A partir de meados do século XX, diversas mudanças ocorreram nos padrões demográficos, nutricionais e epidemiológicos globais.1 Os processos de desenvolvimento social e econômico, as melhorias nas condições ambientais e na saúde pública e os avanços na medicina e na assistência de saúde contribuíram para a queda acentuada da taxa de fecundidade, uma marcante redução da mortalidade infantil e na infância, e o aumento da expectativa de vida.2 Com o envelhecimento da população mundial e as mudanças no perfil de morbimortalidade, as doenças crônicas não transmissíveis (DCNTs) passaram a constituir o problema de saúde de maior relevância na maioria dos países.3
Diante do reconhecimento de que o risco de desenvolver uma DCNT pode ser significativamente reduzido pela adoção de políticas públicas que subsidiem melhores condições de vida e saúde, foram estabelecidas algumas estratégias para aumentar a qualidade de vida das pessoas e, com isso, melhorar a saúde das populações.4 Como parte dos Objetivos de Desenvolvimento Sustentável (ODS), grande parte das ações de saúde pública têm se concentrado na promoção da saúde, estimulando os comportamentos saudáveis e a redução de fatores de risco.5 Retardar o aparecimento de complicações e incapacidades mediante a detecção precoce e prover uma assistência de qualidade para aliviar a gravidade dos problemas crônicos têm sido consideradas, igualmente, estratégias fundamentais.6
No Brasil, as DCNTs têm respondido por um número elevado de mortes antes dos 70 anos de idade e perda de qualidade de vida ao envelhecer, gerando incapacidades e alto grau de limitação nas atividades de trabalho e lazer.
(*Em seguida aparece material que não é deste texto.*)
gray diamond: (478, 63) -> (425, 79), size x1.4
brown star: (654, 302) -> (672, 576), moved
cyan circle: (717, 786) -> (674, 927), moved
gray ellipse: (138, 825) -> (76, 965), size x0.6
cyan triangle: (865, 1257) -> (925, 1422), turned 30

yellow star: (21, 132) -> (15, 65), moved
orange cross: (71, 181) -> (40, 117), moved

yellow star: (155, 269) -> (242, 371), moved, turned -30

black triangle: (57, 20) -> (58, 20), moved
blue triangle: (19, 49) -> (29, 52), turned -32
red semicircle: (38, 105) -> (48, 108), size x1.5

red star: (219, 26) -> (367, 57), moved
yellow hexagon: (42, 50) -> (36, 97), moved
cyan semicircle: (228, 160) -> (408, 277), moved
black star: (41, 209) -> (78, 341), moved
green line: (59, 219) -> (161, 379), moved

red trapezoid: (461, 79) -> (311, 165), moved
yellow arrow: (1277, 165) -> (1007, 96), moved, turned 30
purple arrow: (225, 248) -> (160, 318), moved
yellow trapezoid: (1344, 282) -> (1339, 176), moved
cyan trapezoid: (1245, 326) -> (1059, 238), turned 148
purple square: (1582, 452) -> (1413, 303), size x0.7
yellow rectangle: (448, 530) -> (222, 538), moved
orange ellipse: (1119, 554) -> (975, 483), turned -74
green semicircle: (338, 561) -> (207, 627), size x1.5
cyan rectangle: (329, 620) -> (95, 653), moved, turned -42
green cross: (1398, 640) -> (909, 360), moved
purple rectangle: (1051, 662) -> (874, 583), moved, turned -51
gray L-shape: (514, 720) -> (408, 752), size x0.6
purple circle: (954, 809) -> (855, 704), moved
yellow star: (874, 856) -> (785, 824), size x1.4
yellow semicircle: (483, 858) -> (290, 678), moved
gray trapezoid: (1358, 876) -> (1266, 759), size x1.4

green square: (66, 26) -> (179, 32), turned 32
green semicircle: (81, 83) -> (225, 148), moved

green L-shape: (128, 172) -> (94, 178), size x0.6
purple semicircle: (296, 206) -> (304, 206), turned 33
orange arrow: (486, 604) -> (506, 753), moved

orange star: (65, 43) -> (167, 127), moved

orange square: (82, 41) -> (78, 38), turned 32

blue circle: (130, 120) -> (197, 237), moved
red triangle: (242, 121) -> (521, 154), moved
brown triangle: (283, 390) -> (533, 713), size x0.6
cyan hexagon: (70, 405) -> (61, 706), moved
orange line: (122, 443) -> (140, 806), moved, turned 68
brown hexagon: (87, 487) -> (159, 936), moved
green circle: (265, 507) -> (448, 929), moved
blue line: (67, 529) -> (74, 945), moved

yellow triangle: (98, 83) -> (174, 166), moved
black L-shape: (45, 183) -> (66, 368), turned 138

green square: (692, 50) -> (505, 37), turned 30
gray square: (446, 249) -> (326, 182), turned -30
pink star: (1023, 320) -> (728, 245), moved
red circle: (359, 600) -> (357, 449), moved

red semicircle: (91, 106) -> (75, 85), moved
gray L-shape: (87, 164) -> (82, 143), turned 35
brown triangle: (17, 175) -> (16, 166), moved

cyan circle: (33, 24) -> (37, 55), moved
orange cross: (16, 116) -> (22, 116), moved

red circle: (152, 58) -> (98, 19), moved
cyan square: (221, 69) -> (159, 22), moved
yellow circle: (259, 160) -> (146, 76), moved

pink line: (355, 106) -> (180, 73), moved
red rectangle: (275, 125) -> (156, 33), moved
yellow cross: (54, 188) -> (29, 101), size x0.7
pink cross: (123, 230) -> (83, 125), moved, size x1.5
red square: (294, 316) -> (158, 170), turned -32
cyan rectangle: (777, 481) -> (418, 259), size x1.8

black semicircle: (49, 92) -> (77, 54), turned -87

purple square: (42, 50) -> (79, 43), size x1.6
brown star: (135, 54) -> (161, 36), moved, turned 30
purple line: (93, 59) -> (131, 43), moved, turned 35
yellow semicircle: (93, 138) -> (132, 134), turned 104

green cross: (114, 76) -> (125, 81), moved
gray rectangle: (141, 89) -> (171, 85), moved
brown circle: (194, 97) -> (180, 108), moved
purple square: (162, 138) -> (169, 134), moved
Estudos nacionais com base em dados de 1990 a 2017 apontam que as DCNTs são responsáveis por mais de 70% das mortes e grande proporção de anos de vida não saudáveis.7,8 A expansão da atenção básica em todo o território nacional e a Política Nacional de Promoção da Saúde (PNPS), introduzida em meados dos anos 2000, foram marcos na implantação de ações relacionadas ao controle da hipertensão arterial e do diabetes e à prevenção das DCNTs, utilizando estratégias dirigidas à promoção da prática de atividade física, alimentação saudável e controle do peso, e à prevenção do tabagismo e uso abusivo de álcool.9
Nesse contexto, é relevante e oportuno discutir a implementação da vigilância de DCNTs no Brasil e em níveis subnacionais.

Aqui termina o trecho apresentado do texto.